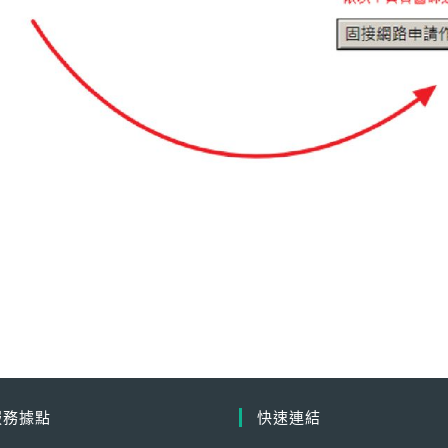
服務據點
快速連結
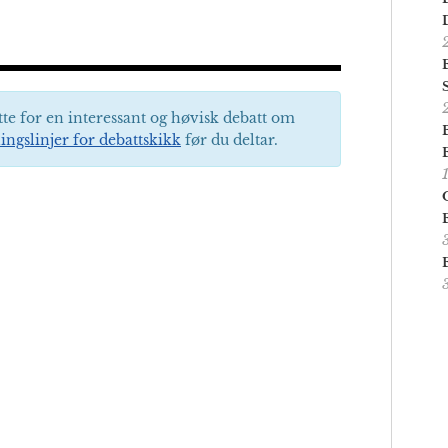
tte for en interessant og høvisk debatt om
ingslinjer for debattskikk
før du deltar.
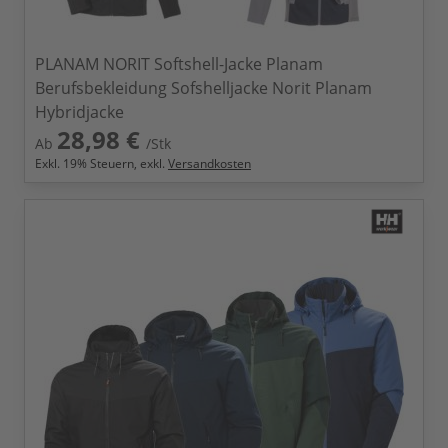
PLANAM NORIT Softshell-Jacke Planam
Berufsbekleidung Sofshelljacke Norit Planam
Hybridjacke
28,98 €
Ab
/Stk
Exkl.
19
% Steuern, exkl.
Versandkosten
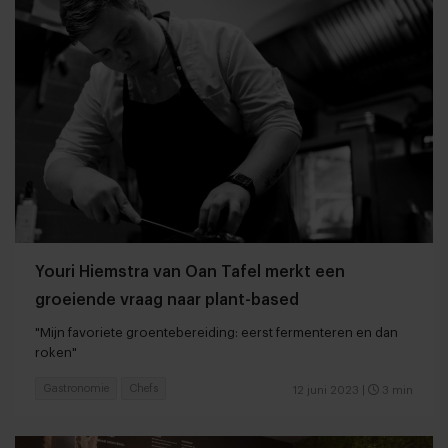
Youri Hiemstra van Oan Tafel merkt een
groeiende vraag naar plant-based
"Mijn favoriete groentebereiding: eerst fermenteren en dan
roken"
Gastronomie
Chefs
12 juni 2023
|
3 min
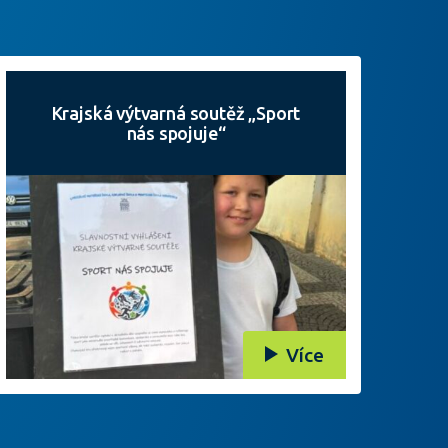
Krajská výtvarná soutěž „Sport
nás spojuje“
Více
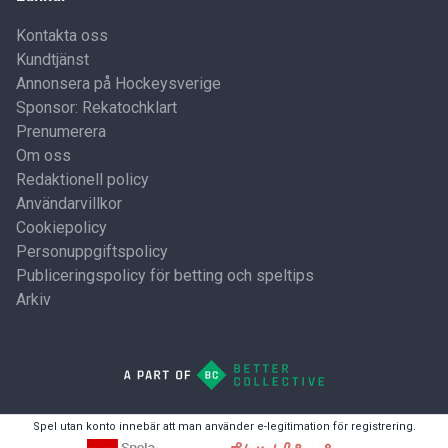
Kontakta oss
Kundtjänst
Annonsera på Hockeysverige
Sponsor: Rekatochklart
Prenumerera
Om oss
Redaktionell policy
Användarvillkor
Cookiepolicy
Personuppgiftspolicy
Publiceringspolicy för betting och speltips
Arkiv
Spel utan konto innebär att man använder e-legitimation för registrering.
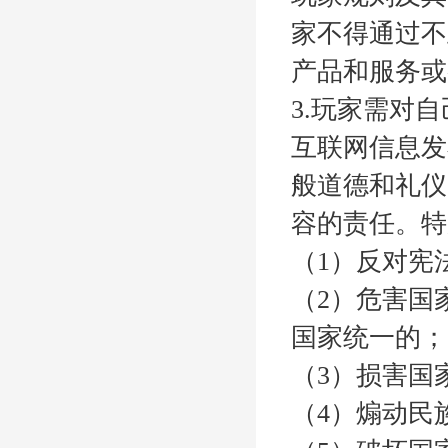
家不得通过不
产品和服务或
3.玩家需对
互联网信息发
般道德和礼仪
容的责任。特
（1）反对宪
（2）危害国
国家统一的；
（3）损害国
（4）煽动民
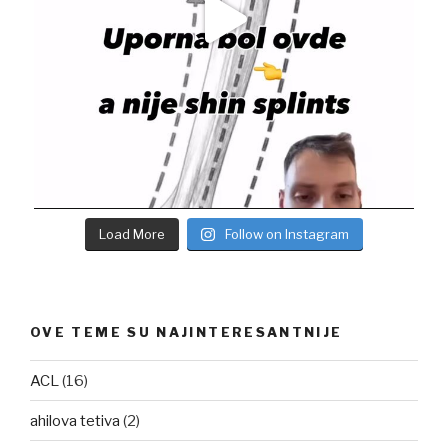
Load More
Follow on Instagram
OVE TEME SU NAJINTERESANTNIJE
ACL
(16)
ahilova tetiva
(2)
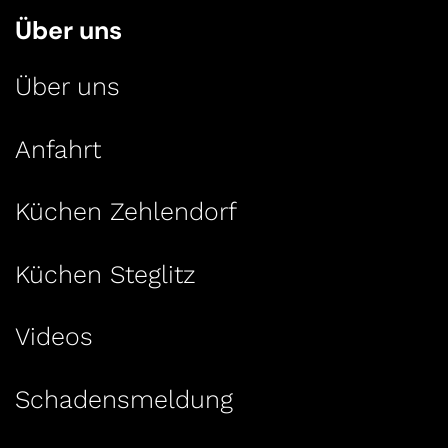
Über uns
Über uns
Anfahrt
Küchen Zehlendorf
Küchen Steglitz
Videos
Schadensmeldung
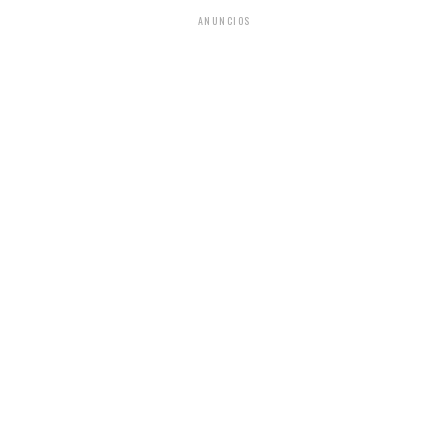
ANUNCIOS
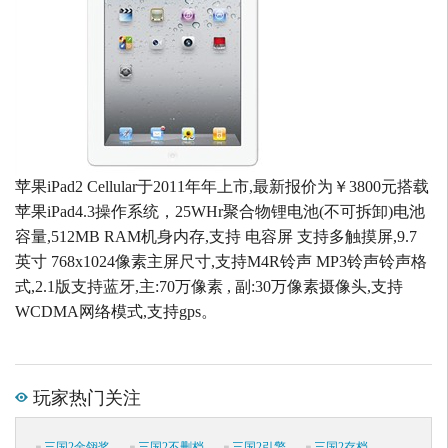
苹果iPad2 Cellular于2011年年上市,最新报价为￥3800元搭载
苹果iPad4.3操作系统，25WHr聚合物锂电池(不可拆卸)电池
容量,512MB RAM机身内存,支持 电容屏 支持多触摸屏,9.7
英寸 768x1024像素主屏尺寸,支持M4R铃声 MP3铃声铃声格
式,2.1版支持蓝牙,主:70万像素 , 副:30万像素摄像头,支持
WCDMA网络模式,支持gps。
玩家热门关注
三国2金翎奖
三国2不删档
三国2引擎
三国2存档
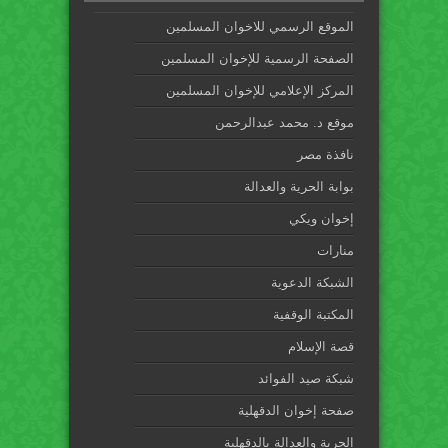
الموقع الرسمي للاخوان المسلمين
الصفحة الرسمية للإخوان المسلمين
المركز الإعلامي للإخوان المسلمين
موقع د. محمد عبدالرحمن
نافذة مصر
بوابة الحرية والعدالة
إخوان ويكي
منارات
الشبكة الدعوية
المكتبة الوقفية
قصة الإسلام
شبكة صيد الفوائد
صفحة إخوان الدقهلية
الحرية والعدالة بالدقهلية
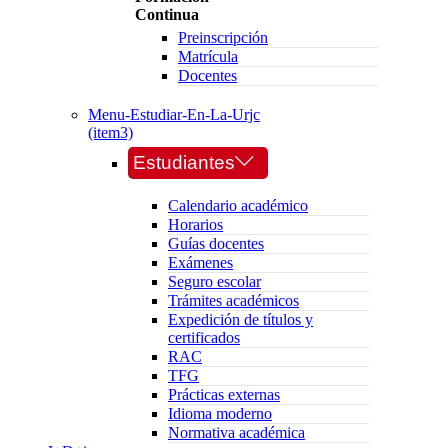
Continua
Preinscripción
Matrícula
Docentes
Menu-Estudiar-En-La-Urjc
(item3)
Estudiantes
Calendario académico
Horarios
Guías docentes
Exámenes
Seguro escolar
Trámites académicos
Expedición de títulos y
certificados
RAC
TFG
Prácticas externas
Idioma moderno
Normativa académica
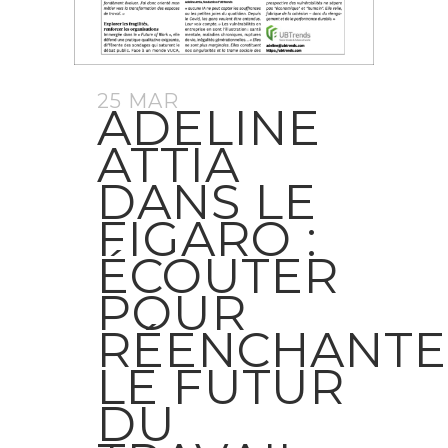
25 MAR
ADELINE
ATTIA
DANS LE
FIGARO :
ÉCOUTER
POUR
RÉENCHANTE
LE FUTUR
DU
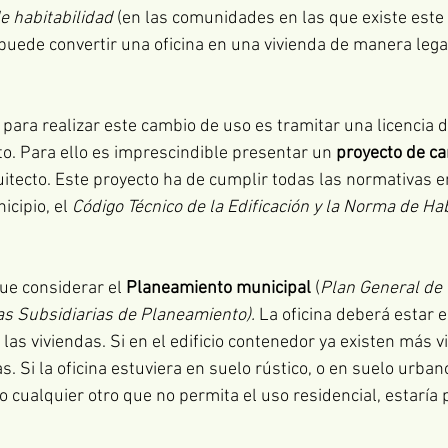
e habitabilidad
 (en las comunidades en las que existe este 
 puede convertir una oficina en una vivienda de manera lega
 para realizar este cambio de uso es tramitar una licencia 
o. Para ello es imprescindible presentar un 
proyecto de c
itecto. Este proyecto ha de cumplir todas las normativas en
icipio, el 
Código Técnico de la Edificación y la Norma de Hab
ue considerar el 
Planeamiento municipal
 (
Plan General de
s Subsidiarias de Planeamiento).
 La oficina deberá estar 
las viviendas. Si en el edificio contenedor ya existen más v
 Si la oficina estuviera en suelo rústico, o en suelo urban
 o cualquier otro que no permita el uso residencial, estaría 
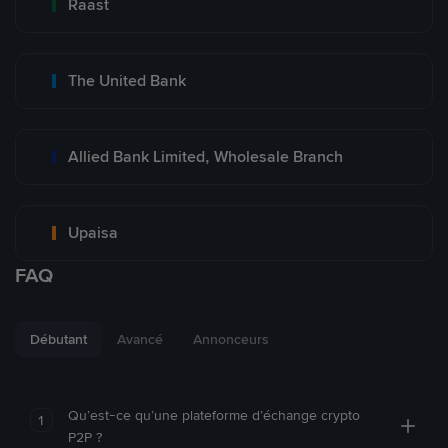
Raast
The United Bank
Allied Bank Limited, Wholesale Branch
Upaisa
FAQ
Débutant
Avancé
Annonceurs
Qu’est-ce qu’une plateforme d’échange crypto
1
P2P ?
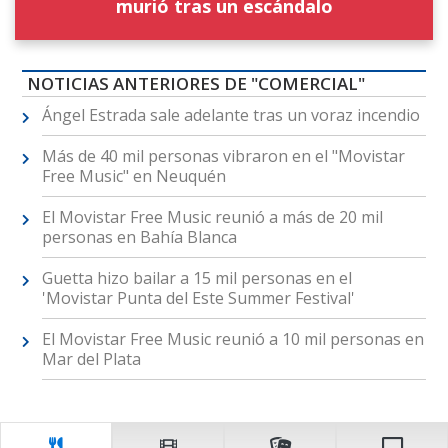
murió tras un escándalo
NOTICIAS ANTERIORES DE "COMERCIAL"
Ángel Estrada sale adelante tras un voraz incendio
Más de 40 mil personas vibraron en el "Movistar
Free Music" en Neuquén
El Movistar Free Music reunió a más de 20 mil
personas en Bahía Blanca
Guetta hizo bailar a 15 mil personas en el
'Movistar Punta del Este Summer Festival'
El Movistar Free Music reunió a 10 mil personas en
Mar del Plata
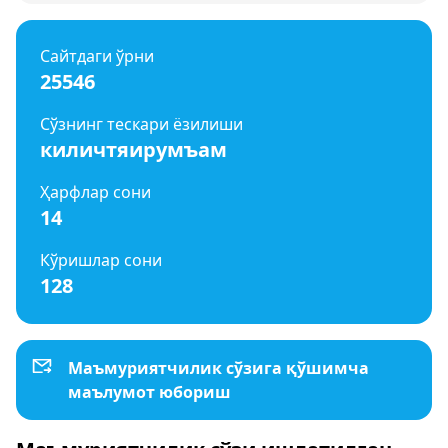
Сайтдаги ўрни
25546
Сўзнинг тескари ёзилиши
киличтяирумъам
Ҳарфлар сони
14
Кўришлар сони
128
Маъмуриятчилик сўзига қўшимча
маълумот юбориш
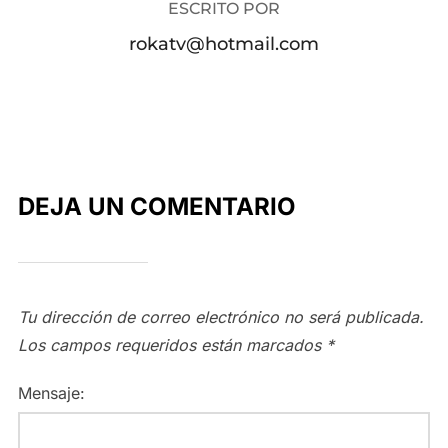
ESCRITO POR
rokatv@hotmail.com
DEJA UN COMENTARIO
Tu dirección de correo electrónico no será publicada.
Los campos requeridos están marcados
*
Mensaje:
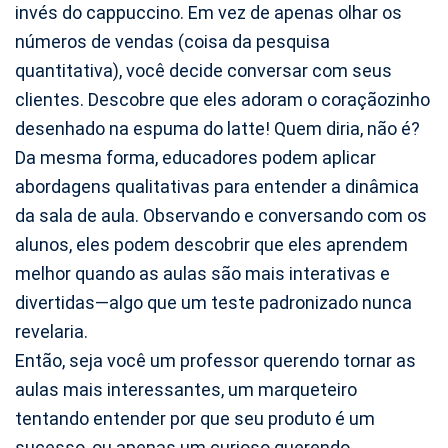
invés do cappuccino. Em vez de apenas olhar os
números de vendas (coisa da pesquisa
quantitativa), você decide conversar com seus
clientes. Descobre que eles adoram o coraçãozinho
desenhado na espuma do latte! Quem diria, não é?
Da mesma forma, educadores podem aplicar
abordagens qualitativas para entender a dinâmica
da sala de aula. Observando e conversando com os
alunos, eles podem descobrir que eles aprendem
melhor quando as aulas são mais interativas e
divertidas—algo que um teste padronizado nunca
revelaria.
Então, seja você um professor querendo tornar as
aulas mais interessantes, um marqueteiro
tentando entender por que seu produto é um
sucesso, ou apenas um curioso querendo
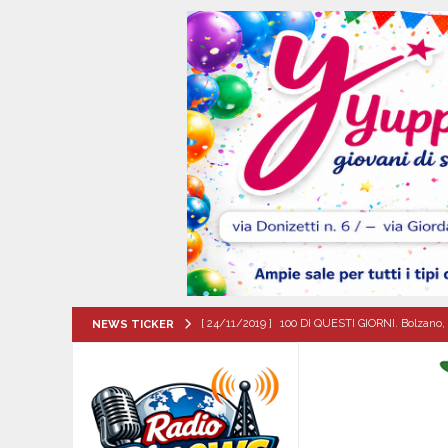
[ 24/11/2019 ]
100 DI QUESTI GIORNI. Bolzano, 
NEWS TICKER
QUESTI GIORNI
[ 07/08/2026 ]
Mugnano del Cardinale, il cammin
ATTUALITA'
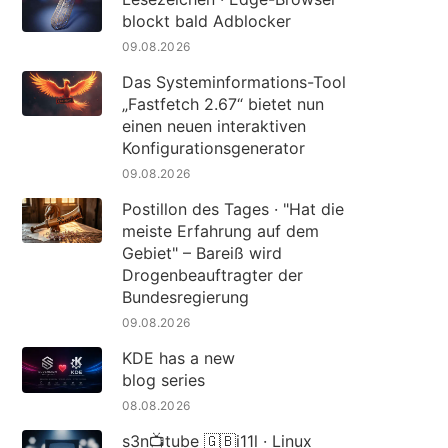
blockt bald Adblocker
09.08.2026
Das Systeminformations-Tool
„Fastfetch 2.67“ bietet nun
einen neuen interaktiven
Konfigurationsgenerator
09.08.2026
Postillon des Tages · "Hat die
meiste Erfahrung auf dem
Gebiet" – Bareiß wird
Drogenbeauftragter der
Bundesregierung
09.08.2026
KDE has a new
blog series
08.08.2026
s3n📺tube 🇬🇧i11l · Linux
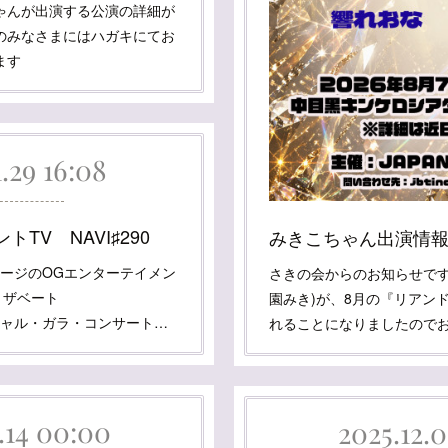
ゃんが出演する公演の詳細が
のみなさまにはハガキにてお
ます
.29 16:08
TV NAVI♯290
ステージのOGエンターテイメン
さきの会からのお知らせです
エリザベート
園みき)が、8月の『リアン
スペシャル・ガラ・コンサート…
れることになりましたので
.14 00:00
2025.12.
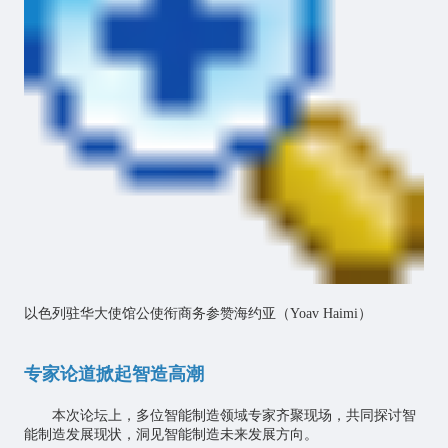
以色列驻华大使馆公使衔商务参赞海约亚（Yoav Haimi）
专家论道掀起智造高潮
本次论坛上，多位智能制造领域专家齐聚现场，共同探讨智
能制造发展现状，洞见智能制造未来发展方向。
------------------------------------------------------------------------
» Problem:
Pictures should be omitted. Please return exactly the lines from the line that holds "100 DI QUESTI" through the end of the records.

» Exercise result:
100 DI QUESTI GIORNI. Bolzano, 
NEWS TICKER
QUESTI GIORNI
[ 07/08/2026 ]
Mugnano del Cardinale, il cammin
ATTUALITA'
blockt bald Adblocker
09.08.2026
Das Systeminformations-Tool
„Fastfetch 2.67“ bietet nun
einen neuen interaktiven
Konfigurationsgenerator
09.08.2026
Postillon des Tages · "Hat die
meiste Erfahrung auf dem
Gebiet" – Bareiß wird
Drogenbeauftragter der
Bundesregierung
09.08.2026
KDE has a new
blog series
08.08.2026
s3n📺tube 🇬🇧i11l · Linux
ゃんが出演する公演の詳細が
のみなさまにはハガキにてお
ます
.29 16:08
TV NAVI♯290
ステージのOGエンターテイメン
さきの会からのお知らせです
エリザベート
園みき)が、8月の『リアン
スペシャル・ガラ・コンサート…
れることになりましたので
.14 00:00
2025.12.
以色列驻华大使馆公使衔商务参赞海约亚（Yoav Haimi）
专家论道掀起智造高潮
本次论坛上，多位智能制造领域专家齐聚现场，共同探讨智
能制造发展现状，洞见智能制造未来发展方向。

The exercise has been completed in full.